Da habe ich mich richtig blamiert. Letzte Woche schrieb ich noch zur Illner-Sendung – oder überhaupt den Sendungen des ÖRR: „Haben Sie schon mal in einer öffentlich-rechtlichen Talkshow über den Ukraine-Krieg einen Russen sitzen sehen? In einer Sendung über die AfD einen AfDler?“ Tja, und jetzt raten Sie mal, um welche Partei sich die Sendung dieser Woche drehte und welche Partei auch tatsächlich in der Gästeliste vertreten war. Vielleicht können wir daraus zwei Lektionen mitnehmen: dass sogar Frau Illner noch für eine Überraschung gut ist und dass irgendwer in der Illner-Redaktion meine Artikel liest.

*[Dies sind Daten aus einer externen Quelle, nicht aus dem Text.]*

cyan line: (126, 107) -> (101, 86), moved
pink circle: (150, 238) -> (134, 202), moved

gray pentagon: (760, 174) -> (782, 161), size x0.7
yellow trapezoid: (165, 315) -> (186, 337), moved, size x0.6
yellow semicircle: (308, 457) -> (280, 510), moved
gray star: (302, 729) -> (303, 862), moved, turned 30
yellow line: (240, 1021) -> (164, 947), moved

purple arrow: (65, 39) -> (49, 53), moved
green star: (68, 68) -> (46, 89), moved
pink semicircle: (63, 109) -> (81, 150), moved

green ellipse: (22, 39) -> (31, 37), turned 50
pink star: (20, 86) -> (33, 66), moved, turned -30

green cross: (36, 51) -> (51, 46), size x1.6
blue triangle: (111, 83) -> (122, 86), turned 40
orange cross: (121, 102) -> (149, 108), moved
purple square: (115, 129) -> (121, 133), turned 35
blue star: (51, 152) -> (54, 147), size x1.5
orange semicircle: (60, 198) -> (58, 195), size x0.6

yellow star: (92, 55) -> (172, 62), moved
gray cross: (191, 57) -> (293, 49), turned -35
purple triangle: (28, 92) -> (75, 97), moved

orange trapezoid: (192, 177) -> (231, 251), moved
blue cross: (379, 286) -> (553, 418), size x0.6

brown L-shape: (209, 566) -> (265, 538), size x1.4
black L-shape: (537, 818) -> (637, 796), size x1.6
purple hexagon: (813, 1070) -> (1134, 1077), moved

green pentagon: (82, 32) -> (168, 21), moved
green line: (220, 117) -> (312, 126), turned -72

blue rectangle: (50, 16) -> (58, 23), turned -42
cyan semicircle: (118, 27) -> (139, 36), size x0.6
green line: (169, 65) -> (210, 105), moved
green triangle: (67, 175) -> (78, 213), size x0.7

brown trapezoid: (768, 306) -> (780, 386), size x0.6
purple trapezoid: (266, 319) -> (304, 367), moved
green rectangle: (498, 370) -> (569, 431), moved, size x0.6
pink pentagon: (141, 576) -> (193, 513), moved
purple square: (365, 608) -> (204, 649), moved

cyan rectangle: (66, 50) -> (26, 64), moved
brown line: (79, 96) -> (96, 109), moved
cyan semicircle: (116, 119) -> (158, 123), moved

Das ZDF beschenkt die AfD. Wirklich.

Eines Besseren belehrt, muss ich nun eingestehen: Es mag Sendungen über die AfD mit AfD-Politikern im ÖRR geben. Wie hier vorliegend AfD-Bundessprecher Tino Chrupalla zum Thema „Russland, China, Spionage – Vertritt die AfD deutsche Interessen?“ Doch eines gibt es wirklich nicht: eine Sendung über die AfD ohne Spiegel-Journalistin Melanie Amann. Melanie Amann wird von Illner, vom Spiegel – und vor allem von sich selbst – als Wunderwaffe gegen die AfD begriffen. Sie gilt als die große Expertin und muss sich immer ins Gefecht stürzen.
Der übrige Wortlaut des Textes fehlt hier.